According to the Associated Press, which first reported the story, the CIA on Friday “gave lawmakers a declassified memo Friday showing [Haspel] was cleared years ago of wrongdoing in the destruction of videotapes showing terror suspects being waterboarded after 9/11.”
Written by then-acting deputy director of the CIA Mike Morrell, the eight-page memo, as the Washington Post reports, “does not weigh in on questions about Haspel’s involvement in the use of brutal interrogation methods at a black-site facility she supervised in Thailand.

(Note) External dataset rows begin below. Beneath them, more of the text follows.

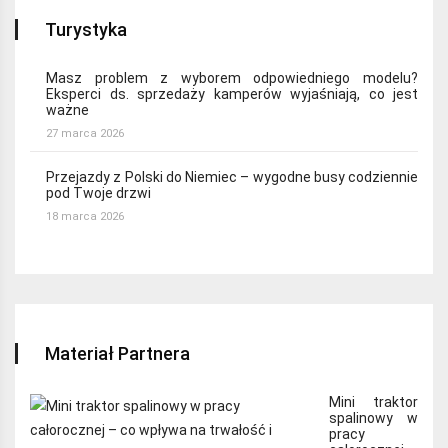
Turystyka
Masz problem z wyborem odpowiedniego modelu?
Eksperci ds. sprzedaży kamperów wyjaśniają, co jest
ważne
27 marca 2026
Przejazdy z Polski do Niemiec – wygodne busy codziennie
pod Twoje drzwi
18 marca 2026
Materiał Partnera
Mini traktor
spalinowy w
pracy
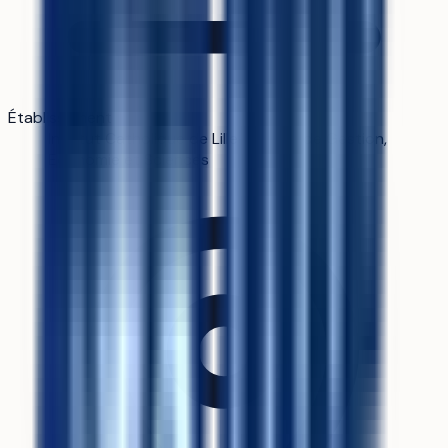
Établissement
Institut Catholique de Lille-Faculté de Gestion,
Economie et Sciences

The memo does suggest, however, that there was general CIA support for the destruction of the tapes at the time Haspel drafted the 2005 memo, as officials were still heavily influenced by the experience of fallout from the 2004 scandal involving the Abu Ghraib prison in Iraq.”
Sen. Diane Feinstein, Democrat of California and member on the Senate Intelligence Committee, responded by saying that the CIA’s memo should be seen for what it is: an attempt by the agency to release information that makes Haspel look good while continuing to block the release of information that might serve to incriminate her or hurt her chances for confirmation.
“It’s completely unacceptable for the CIA to declassify only material that’s favorable to Gina Haspel while at the same time stonewalling our efforts to declassify all documents related her involvement in the torture program,” Feinstein stated.
Sen. Ron Wyden (D-Ore.) indicated the memo will do nothing to lessen his concerns and actually raises new ones.
“Unfortunately, the Morell report is highly incomplete, raising far more questions about Ms. Haspel than it answers,” Wyden said in a statement. “My concerns about Ms. Haspel are far broader than this episode or anything else that has appeared in the press.”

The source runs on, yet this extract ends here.